Face aux professionnels du 7ème art et aux hommes de médias, la délégation générale du FESPACO a dévoilé la sélection complète  de la 26e édition, ce vendredi 25 janvier 2019. C’était dans la salle de conférence de RAN hôtel Somkieta à Ouagadougou.

165 films sur 1 000 inscrits ont été retenus pour la 26e édition du FESPACO, qui se tiendra du 23 février au 3 mars 2019. 124 pour la compétition officielle et 79 hors compétition.

En compétition, 20 films en long métrage fiction sont en lice pour l’ « Etalon d’or », 21 films documentaires en long métrage, 28 films en court métrage fiction, 15 documentaires en court métrage fiction, 12 séries télévisuelles, 16 films d’écoles africaines de cinéma et 12 films d’animation.

Pour la projection des films, 9 salles de cinéma à travers la ville de Ouagadougou seront ouvertes.

Ardiouma SOMA, délégué général du Fespaco

L’innovation dans la diffusion est aussi,  selon le Délégué général du FESPACO Adiouma SOMA, de « revenir aux fondamentaux du festival pour amener le cinéma, les cinéastes dans les quartiers périphériques de la ville de Ouagadougou ».

Pour ce faire, un partenariat a été noué avec les associations du cinéma numérique ambulant du Niger, du Cameroun, du Bénin et celle du Burkina pour, dit-il,  « afin qu’une large majorité des festivaliers puissent suivre le maximum de films … et  que les cinéastes puissent véritablement aller à la rencontre de leur public».

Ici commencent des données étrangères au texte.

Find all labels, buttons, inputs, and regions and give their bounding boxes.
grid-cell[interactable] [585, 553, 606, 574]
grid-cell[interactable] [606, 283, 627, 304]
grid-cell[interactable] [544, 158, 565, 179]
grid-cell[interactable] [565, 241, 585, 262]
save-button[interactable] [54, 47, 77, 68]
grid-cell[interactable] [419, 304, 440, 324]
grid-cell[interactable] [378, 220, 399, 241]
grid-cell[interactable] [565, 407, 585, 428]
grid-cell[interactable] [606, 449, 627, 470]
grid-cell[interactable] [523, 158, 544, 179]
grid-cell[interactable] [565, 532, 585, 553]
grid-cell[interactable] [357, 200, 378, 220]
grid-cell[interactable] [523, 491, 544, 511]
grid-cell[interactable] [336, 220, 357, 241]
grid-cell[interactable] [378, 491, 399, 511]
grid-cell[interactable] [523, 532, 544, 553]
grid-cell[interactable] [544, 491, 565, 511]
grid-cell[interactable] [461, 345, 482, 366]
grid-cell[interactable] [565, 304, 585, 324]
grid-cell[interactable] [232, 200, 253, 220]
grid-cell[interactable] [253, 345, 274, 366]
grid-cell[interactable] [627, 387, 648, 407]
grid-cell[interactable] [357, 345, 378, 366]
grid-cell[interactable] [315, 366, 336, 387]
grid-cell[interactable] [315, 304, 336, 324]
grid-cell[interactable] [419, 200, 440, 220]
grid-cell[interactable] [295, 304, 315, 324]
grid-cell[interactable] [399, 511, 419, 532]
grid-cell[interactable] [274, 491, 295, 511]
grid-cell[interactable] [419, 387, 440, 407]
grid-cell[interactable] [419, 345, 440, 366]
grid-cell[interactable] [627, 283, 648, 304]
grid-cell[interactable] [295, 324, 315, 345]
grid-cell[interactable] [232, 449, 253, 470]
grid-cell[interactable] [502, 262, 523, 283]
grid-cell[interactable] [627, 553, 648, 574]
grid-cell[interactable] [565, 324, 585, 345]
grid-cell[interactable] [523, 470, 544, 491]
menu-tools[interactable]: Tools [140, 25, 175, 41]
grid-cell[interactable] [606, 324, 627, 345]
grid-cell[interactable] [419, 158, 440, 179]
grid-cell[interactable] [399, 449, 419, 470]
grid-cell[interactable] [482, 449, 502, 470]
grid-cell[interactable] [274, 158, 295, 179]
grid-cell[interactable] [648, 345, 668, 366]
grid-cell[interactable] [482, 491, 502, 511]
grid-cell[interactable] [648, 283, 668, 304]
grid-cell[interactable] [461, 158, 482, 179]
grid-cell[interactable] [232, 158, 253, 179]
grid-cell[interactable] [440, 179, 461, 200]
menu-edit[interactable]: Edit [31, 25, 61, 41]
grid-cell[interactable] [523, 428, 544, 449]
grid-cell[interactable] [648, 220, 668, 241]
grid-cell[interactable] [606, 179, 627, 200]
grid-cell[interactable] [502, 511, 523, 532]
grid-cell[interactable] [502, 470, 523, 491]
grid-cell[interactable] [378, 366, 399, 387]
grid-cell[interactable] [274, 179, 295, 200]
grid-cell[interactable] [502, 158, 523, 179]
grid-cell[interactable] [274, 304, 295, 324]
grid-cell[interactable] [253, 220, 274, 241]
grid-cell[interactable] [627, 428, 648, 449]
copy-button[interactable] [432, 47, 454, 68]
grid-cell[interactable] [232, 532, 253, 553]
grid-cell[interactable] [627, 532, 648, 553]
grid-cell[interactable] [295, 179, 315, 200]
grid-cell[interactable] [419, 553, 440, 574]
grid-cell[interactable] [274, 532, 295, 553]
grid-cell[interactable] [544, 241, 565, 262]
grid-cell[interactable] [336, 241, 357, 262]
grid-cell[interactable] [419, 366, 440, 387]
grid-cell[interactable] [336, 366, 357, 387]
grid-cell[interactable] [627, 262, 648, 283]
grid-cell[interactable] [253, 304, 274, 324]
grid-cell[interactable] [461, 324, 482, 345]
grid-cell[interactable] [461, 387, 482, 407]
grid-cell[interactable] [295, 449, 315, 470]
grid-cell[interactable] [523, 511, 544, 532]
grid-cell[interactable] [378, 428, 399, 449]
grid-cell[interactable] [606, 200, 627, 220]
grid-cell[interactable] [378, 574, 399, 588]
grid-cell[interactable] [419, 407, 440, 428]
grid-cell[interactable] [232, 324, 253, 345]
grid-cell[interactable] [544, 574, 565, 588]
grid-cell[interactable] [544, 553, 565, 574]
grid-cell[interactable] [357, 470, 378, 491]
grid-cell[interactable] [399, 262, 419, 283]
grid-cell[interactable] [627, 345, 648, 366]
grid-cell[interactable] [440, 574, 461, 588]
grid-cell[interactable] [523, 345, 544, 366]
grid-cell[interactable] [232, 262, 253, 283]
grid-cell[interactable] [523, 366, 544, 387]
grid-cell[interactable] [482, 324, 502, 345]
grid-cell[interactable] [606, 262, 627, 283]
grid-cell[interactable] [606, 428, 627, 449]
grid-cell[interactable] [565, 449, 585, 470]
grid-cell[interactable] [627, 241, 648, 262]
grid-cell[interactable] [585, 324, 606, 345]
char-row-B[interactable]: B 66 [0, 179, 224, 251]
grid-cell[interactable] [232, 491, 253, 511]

Autre activité au programme du festival est le colloque sur le thème de ce cinquantenaire qui est « mémoire et avenir des cinémas africains ». Pour le responsable de ce volet de rencontre, Gaston KABORE,  le thème servira de colonne vertébrale à la structuration d’une réflexion pour à la fois tirer un bilan des 50 ans passés, mais aussi pour ouvrir les pistes d’une nouvelle période de 50 ans au moins. Mais il sera aussi question de poser les réflexions sur les nouvelles formes d’économie de production de diffusion de films.

Cette conférence de presse était placée sous la présidence du ministre de la culture, des arts et du tourisme, Abdoul Karim SANGO, excusé par le président du comité d’organisation, Yacouba TRAORE. Ce dernier a quant à lui souligné que le challenge est de  « réussir l’organisation du cinquantenaire du FESPACO qui coïncide avec la 26ème édition ».

Yacouba Traoré, président du comité d’organisation du Fespaco 2019

« Du reste, vous remarquerez que le cinéma burkinabè est lui-même un défi. Si nos ainés, nos pères et nos grands-pères, je pense à Sangoulé Lamizana, à Marc Garango, à François Bassolé, Alimata Salembéré, Sembène Ousmane, Timité Bassory, tous les premiers cinéastes qui étaient à la première édition, s’ils ont réussi à porter sur ses fonds baptismaux le festival du cinéma de Ouagadougou, il n’y a pas de raison que nous  ne puissions pas relever le défi de l’organisation du cinquantenaire de ce festival », dit-il .

Yacouba Traoré, pour terminer a affirmé que « ce qui se prépare aujourd’hui, c’est confirmer Ouagadougou dans sa place de plaque tournante du cinéma africain, dans son rôle de leader, de pays phare du cinéma africain, et pour ce faire, nous avons besoin de tout le monde».